I've handled this in a few different ways depending on what was "required" and what was "nice to have" in order to develop. As you've identified, sometimes you just don't care to spin up all the different parts and pieces to stand up the app so you can check a CSS fix. How you handle it depends on your environment.
Configuration to Use Existing Services
If you have a stable dev/test environment with the required services, it can be easy to just change your config file to use those services. Why turn on your own version of the API that hasn't changed in months when you can use the identical version on the dev server? This is predicated on the stability of such things and having access to use those services. Some services won't be available in such a way, so this may not work.
Another option would be to install IIS / Apache / etc locally and set up the appropriate services to just be ready all the time. So you never have to worry about starting them up every time you want to develop. They are just there waiting for you whenever you need them.

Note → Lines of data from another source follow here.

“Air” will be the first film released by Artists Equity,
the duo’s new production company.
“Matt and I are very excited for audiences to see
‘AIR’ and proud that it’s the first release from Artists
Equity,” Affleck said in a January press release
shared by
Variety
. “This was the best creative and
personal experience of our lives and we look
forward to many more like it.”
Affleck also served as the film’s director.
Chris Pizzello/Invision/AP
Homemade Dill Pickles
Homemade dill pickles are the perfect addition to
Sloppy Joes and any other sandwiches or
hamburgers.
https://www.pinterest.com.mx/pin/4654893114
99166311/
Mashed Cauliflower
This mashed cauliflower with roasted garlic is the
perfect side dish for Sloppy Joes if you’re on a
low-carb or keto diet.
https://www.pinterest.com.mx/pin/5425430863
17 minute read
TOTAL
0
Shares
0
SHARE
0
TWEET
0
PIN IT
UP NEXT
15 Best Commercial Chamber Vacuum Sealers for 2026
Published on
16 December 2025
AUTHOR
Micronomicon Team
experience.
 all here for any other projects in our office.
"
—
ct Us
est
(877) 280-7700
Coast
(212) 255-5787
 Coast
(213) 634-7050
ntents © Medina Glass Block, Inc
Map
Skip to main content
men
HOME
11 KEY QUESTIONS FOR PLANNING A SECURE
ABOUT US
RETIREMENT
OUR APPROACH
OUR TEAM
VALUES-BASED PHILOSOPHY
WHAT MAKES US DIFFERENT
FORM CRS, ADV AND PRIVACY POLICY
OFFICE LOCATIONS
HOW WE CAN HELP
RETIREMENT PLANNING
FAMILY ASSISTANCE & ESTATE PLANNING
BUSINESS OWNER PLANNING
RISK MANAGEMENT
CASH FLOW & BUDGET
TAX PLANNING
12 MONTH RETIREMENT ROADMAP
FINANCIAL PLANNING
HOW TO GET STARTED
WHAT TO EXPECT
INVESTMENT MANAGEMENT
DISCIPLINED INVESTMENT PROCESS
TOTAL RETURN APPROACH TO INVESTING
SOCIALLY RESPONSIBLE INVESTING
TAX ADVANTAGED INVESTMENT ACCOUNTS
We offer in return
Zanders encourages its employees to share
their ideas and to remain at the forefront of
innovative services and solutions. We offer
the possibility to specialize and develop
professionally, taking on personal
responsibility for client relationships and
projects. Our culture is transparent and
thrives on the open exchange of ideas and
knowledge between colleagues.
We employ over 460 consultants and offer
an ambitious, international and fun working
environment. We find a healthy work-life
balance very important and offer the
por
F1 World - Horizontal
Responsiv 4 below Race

If you can't use existing services, if you have good dependency injection you can leverage that. Once we had to do some testing of a shopping cart web page. And we wanted to run automated tests that would have had to hit the payment gateway API just to get a response so the code could move on. But our CI server was silo-ed in such a way that we couldn't access those APIs. So we used some configuration and DI tricks to use some testing/mock payment API classes. (Since testing the 3rd party API wasn't the important part of the test, this was fine.) We just stubbed out a class that would return some "good enough" response for our code. If possible, you might be able to just stub out a mock authentication access service that just always returns a good response for development only.

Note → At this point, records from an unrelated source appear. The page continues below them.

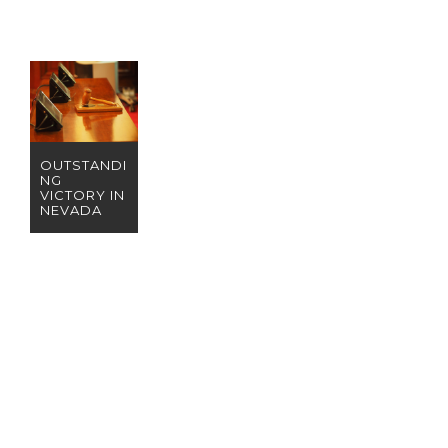
OUTSTANDI
NG
VICTORY IN
NEVADA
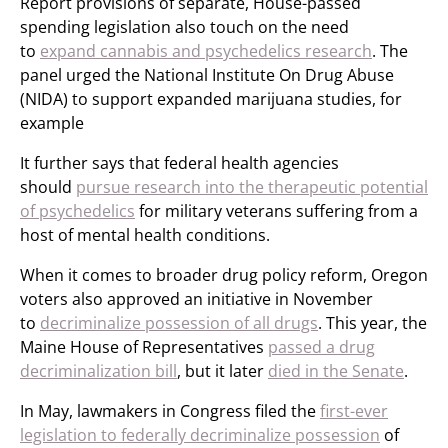
Report provisions of separate, House-passed
spending legislation also touch on the need
to
expand cannabis and psychedelics research
. The
panel urged the National Institute On Drug Abuse
(NIDA) to support expanded marijuana studies, for
example
It further says that federal health agencies
should
pursue research into the therapeutic potential
of psychedelics
for military veterans suffering from a
host of mental health conditions.
When it comes to broader drug policy reform, Oregon
voters also approved an initiative in November
to
decriminalize possession of all drugs
. This year, the
Maine House of Representatives
passed a drug
decriminalization bill
, but it later
died in the Senate
.
In May, lawmakers in Congress filed the
first-ever
legislation to federally decriminalize possession
of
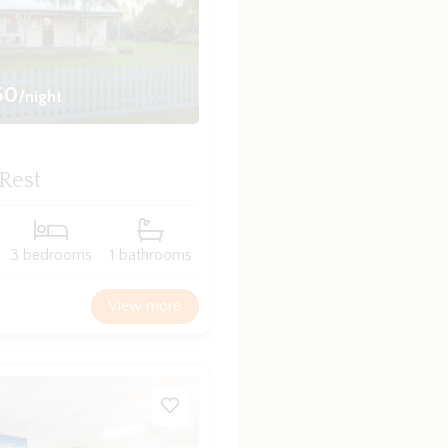
50
/night
 Rest
3 bedrooms
1 bathrooms
View more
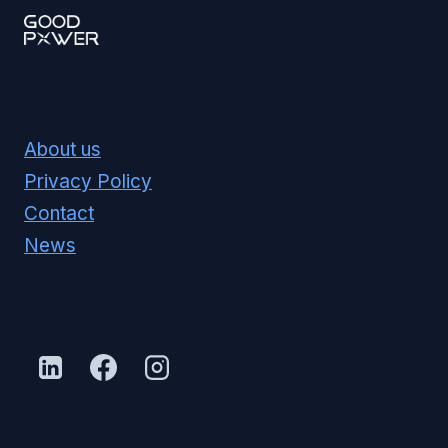
About us
Privacy Policy
Contact
News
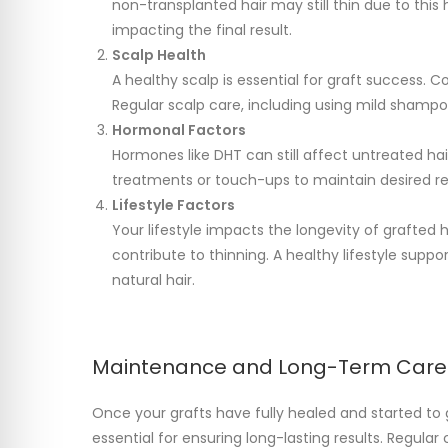
non-transplanted hair may still thin due to this 
impacting the final result.
Scalp Health
A healthy scalp is essential for graft success. Co
Regular scalp care, including using mild shampoo
Hormonal Factors
Hormones like DHT can still affect untreated hair
treatments or touch-ups to maintain desired re
Lifestyle Factors
Your lifestyle impacts the longevity of grafted h
contribute to thinning. A healthy lifestyle supp
natural hair.
Maintenance and Long-Term Care
Once your grafts have fully healed and started to 
essential for ensuring long-lasting results. Regul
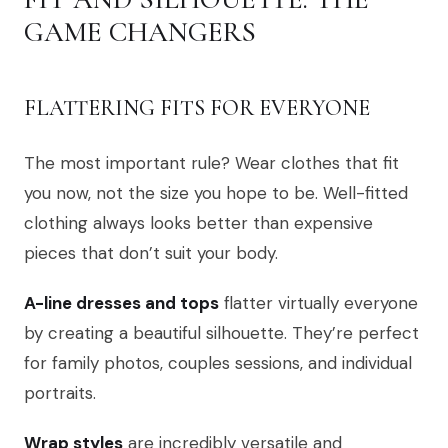
GAME CHANGERS
FLATTERING FITS FOR EVERYONE
The most important rule? Wear clothes that fit
you now, not the size you hope to be. Well-fitted
clothing always looks better than expensive
pieces that don’t suit your body.
A-line dresses and tops
flatter virtually everyone
by creating a beautiful silhouette. They’re perfect
for family photos, couples sessions, and individual
portraits.
Wrap styles
are incredibly versatile and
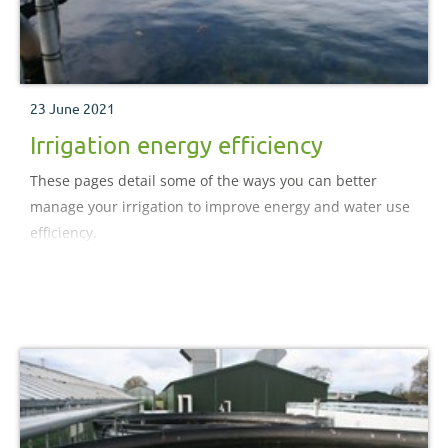
23 June 2021
Irrigation energy efficiency
These pages detail some of the ways you can better
manage your irrigation to improve energy and water use
efficiency.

Make Standing Everything Up Easier
On other projects, mocking things with DI wasn't a viable option and there weren't really good options for using test/dev server services. In those instances we spent some time making setting everything up easier. On one project we set up a Docker container that we could start up that would start up all the little services we needed. One quick shell command, wait a bit for it to all start up and BAM, everything we needed. On another project, we just wrote a shell script to just start up the appropriate projects/websites/exes. This is the brute-force type of solution for where there just isn't a better alternative. It works when you can't leverage other techniques.